Recently, I broke up with someone over e-mail. They didn't respond to the message and I was left wondering what to think. I told a friend about this, and she responded: "Check Facebook. Has he deleted you yet?".
He hadn't, but a week later, after we had exchanged a few more messages, I decided to focus on work and not open the most recent message he had sent, with its ominous subject line. But, I checked Facebook and lo and behold, I was one less friend. I knew we were done.
We've talked a lot in this space on how social media affects our life and relationships. Facebook is especially insidious. Its closed nature, high level of privacy filters, and association with things that happen in your "real life" (university and work networks) ensure that there is a level of authenticity to your interactions on the site.
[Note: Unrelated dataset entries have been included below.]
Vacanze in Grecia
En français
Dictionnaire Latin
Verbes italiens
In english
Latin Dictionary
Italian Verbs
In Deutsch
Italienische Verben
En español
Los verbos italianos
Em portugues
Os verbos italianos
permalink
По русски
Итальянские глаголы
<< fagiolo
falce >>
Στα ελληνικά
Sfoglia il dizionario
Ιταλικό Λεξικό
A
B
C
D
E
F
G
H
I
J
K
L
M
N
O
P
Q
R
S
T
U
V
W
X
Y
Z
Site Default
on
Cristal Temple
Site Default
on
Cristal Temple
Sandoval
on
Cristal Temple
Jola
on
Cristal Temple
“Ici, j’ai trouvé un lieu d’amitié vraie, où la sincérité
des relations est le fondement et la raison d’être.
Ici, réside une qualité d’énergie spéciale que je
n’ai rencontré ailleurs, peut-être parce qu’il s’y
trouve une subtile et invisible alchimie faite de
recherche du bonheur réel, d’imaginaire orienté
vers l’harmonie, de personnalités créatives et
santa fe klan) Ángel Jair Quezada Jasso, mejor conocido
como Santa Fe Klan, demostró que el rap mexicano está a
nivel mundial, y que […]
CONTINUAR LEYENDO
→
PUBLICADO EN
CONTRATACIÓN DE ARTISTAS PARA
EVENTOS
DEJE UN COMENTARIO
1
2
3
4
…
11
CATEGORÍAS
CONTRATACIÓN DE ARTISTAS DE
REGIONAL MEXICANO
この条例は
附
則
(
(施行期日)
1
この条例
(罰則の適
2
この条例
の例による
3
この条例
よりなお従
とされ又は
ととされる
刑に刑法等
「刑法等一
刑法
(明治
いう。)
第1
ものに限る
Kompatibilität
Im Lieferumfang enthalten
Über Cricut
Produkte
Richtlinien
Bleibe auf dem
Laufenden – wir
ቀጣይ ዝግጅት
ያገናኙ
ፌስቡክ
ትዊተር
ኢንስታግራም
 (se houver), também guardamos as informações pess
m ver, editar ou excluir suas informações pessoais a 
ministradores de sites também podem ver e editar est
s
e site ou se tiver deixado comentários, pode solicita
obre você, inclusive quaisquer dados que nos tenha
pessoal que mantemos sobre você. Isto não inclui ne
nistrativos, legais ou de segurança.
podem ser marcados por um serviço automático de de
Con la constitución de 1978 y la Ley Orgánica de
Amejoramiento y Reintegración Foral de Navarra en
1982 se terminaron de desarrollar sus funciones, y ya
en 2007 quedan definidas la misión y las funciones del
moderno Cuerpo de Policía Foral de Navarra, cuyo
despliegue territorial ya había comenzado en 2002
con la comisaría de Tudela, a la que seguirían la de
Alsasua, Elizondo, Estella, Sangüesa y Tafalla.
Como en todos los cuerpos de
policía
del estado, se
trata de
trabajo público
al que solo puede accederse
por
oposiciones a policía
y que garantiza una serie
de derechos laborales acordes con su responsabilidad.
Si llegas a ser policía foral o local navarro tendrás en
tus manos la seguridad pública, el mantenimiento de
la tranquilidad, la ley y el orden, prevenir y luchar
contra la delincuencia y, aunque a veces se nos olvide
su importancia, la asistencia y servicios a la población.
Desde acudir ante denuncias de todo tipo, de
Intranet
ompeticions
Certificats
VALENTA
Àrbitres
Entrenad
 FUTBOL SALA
Myspace, on the other hand, which is a bit more open, lends itself to "faker" experiences. In my experience, I see far more people filling out fake ages on Myspace than they do on Facebook, where people put their addresses, phone numbers, and real jobs.
While we would like to say "It's just Facebook", knowing that someone took the care to remove you from their list still hurts. And what information do most people post on there anyway? Great, now I won't know what asinine comment is running through your head right at that moment. But still -- thinking someone dislikes you that much to cut you off from accessing that does sting.
In a far more disturbing example of this, Emma Forrester was killed by her husband after changing her Facebook relationship status to "single".
Seeing it appear in public, both letting someone else know it's over while simultaneously opening yourself up to others is enough to drive someone crazy.
As our lives become even more digital, the line between "IRL" and online become in a sense, one and the same. What we do in the space does matter, does have repercussions offline and should be handled delicately.